As my friends and I wandered about Rue d’Arcole in Paris, searching for something to eat, we passed by several lovely looking patisseries and cafes. Our fate was not to stop in these though, but to go to one boulangerie, Huré, Créateur de Plaisir. On the surface, it was so forgettable that none of us even noticed this name. However, the wardrobe that led to Narnia did not look so special either. What matters is what lies within.

We heard the customers speaking french, so we decided to trust it. As I ordered, I did my best attempt to show off my french speaking skills. I was obviously not a convincing local, because the shopkeeper immediately asked, “Where are you from?” He gave me tips on improving my manners in France, and then he handed me the most delicious food of my life.

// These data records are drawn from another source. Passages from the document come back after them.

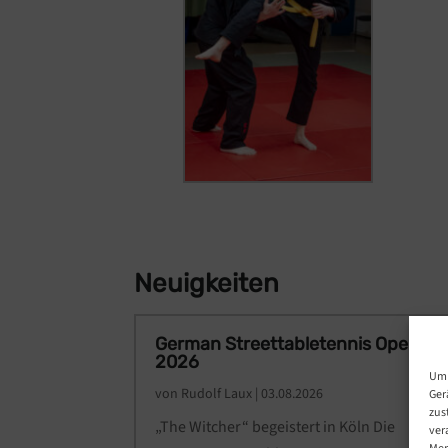
Neuigkeiten
German Streettabletennis Open
2026
Um 
von
Rudolf Laux
|
03.08.2026
Ger
zus
„The Witcher“ begeistert in Köln Die
ver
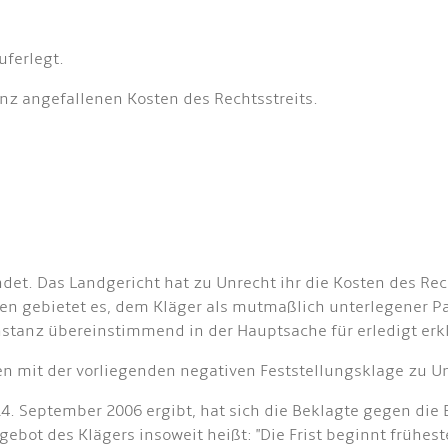
uferlegt.
nz angefallenen Kosten des Rechtsstreits.
det. Das Landgericht hat zu Unrecht ihr die Kosten des Rech
en gebietet es, dem Kläger als mutmaßlich unterlegener Par
nstanz übereinstimmend in der Hauptsache für erledigt erk
n mit der vorliegenden negativen Feststellungsklage zu Un
. September 2006 ergibt, hat sich die Beklagte gegen die 
ebot des Klägers insoweit heißt: "Die Frist beginnt frühest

I could smell it as I held it in my hands. It smelled like ripe tomato and some mysterious herb. It was excruciating to restrain myself from tasting it, while the three of us looked for a place to sit. Finally, we grew too impatient, and indulged. Our legs stopped working, and we plopped ourselves right on the curb by Notre Dame. There was no more talking.

I knew right then and there that I had peaked. That roule mozzerelle et tomate made me feel the purest and most exquisite pleasure of my entire life. I have never loved anyone or anything more than that roule. I could conjure a patronus with the memory of eating that roule. No award, no dance, not even my first kiss could compare to that roule. I wanted to cry.

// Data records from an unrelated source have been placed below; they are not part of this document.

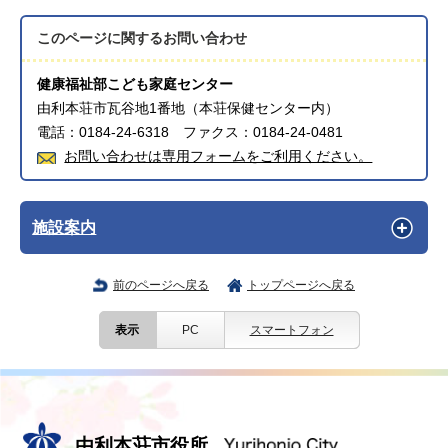
このページに関する
お問い合わせ
健康福祉部こども家庭センター
由利本荘市瓦谷地1番地（本荘保健センター内）
電話：0184-24-6318 ファクス：0184-24-0481
お問い合わせは専用フォームをご利用ください。
施設案内
前のページへ戻る
トップページへ戻る
表示
PC
スマートフォン
由利本荘市役所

About four and a half inches in diameter, it looked like the love child of a cheese pizza and a cinnamon roll. Its texture was soft and moist, but it still had a good bite to it. It was warm, but not so hot that I couldn’t appreciate its flavors. There were incredibly few ingredients in it: mozzerella, tomato, herbs, and bread, but each flavor was bold enough to stand on its own. I could taste how fresh each component was. The simplicity of the roule did not take away from its quality, but added to it.
We ate slowly, to savor every bite, and our silence was only broken by spontaneous cursing and genuine moans of pleasure. I bought that roule as a girl, and finished it as a woman. When I was done, I kept its bag in my purse, so its smell might bring me back to that eternal, yet cruelly transient moment of perfect bliss.